Supreme Court to Consider LGBT Job-Discrimination Cases

US
The U.S. Supreme Court in Washington, D.C., June 11, 2018. (Erin Schaff/Reuters)

In a watershed moment for LGBT-rights advocates, the Supreme Court has agreed to take up three cases involving LGBT individuals who claim they were fired from their jobs because of their sexual orientation or gender identity.

The court will decide whether Title VII of the Civil Rights Act, which bans discrimination by employers based on “sex,” also prohibits discrimination based on the sexual orientation and gender identity of workers. The cases are the first to test the bent of the new, conservative-leaning Court on LGBT issues.

Many state and local laws already prohibit dismissals based on sexual orientation and gender identity, but about half of American workers are not covered by such legal protections, according to Movement Advancement Project, an LGBT right group.

“The growing legal consensus is that our nation’s civil rights laws do protect LGBTQ people against discrimination under sex nondiscrimination laws,” said Sarah Warbelow, the legal director for the Human Rights Campaign, the country’s most prominent LGBT-advocacy organization. “The Supreme Court has an opportunity to clarify this area of law to ensure protections for LGBTQ people in many important areas of life.”

The Trump administration has previously argued before the Court that the protections of Title VII do not extend to sexual orientation or gender identity.

“There’s definitely a lot at stake here,” James Esseks, an American Civil Liberties Union lawyer who served as counsel for the plaintiffs in the landmark 2015 same-sex-marriage case Obergefell v. Hodgessaid last summer. “Are LGBT people protected from discrimination in a way that most other people in the country are, or are we not?”

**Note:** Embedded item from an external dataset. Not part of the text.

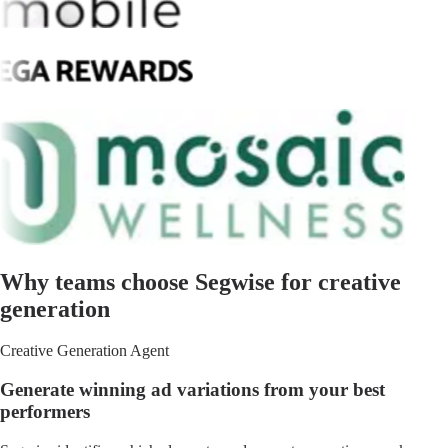
Why teams choose Segwise for creative
generation
Creative Generation Agent
Generate winning ad variations from your best
performers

Two of the cases the court will deliberate involve employees who say they were fired for being gay.

In Altitude Express, Inc. v. Zarda, skydiving instructor Donald Zarda sued his employer for firing him because of his sexual orientation. Zarda died in an October 2014 base-jumping accident, but his family continued to pursue the case on his behalf.

In Bostock v. Clayton County a child-welfare-services coordinator sued a Georgia county, saying he was fired in 2013 after the county discovered his connection to an LGBT softball league.

In the final case, R.G. & G.R. Harris Funeral Homes v. EEOC and Aimee Stephens, Stephens claimed to have been fired from a funeral-home job after beginning to transition.

The Supreme Court expects to rule on both cases by June 2020.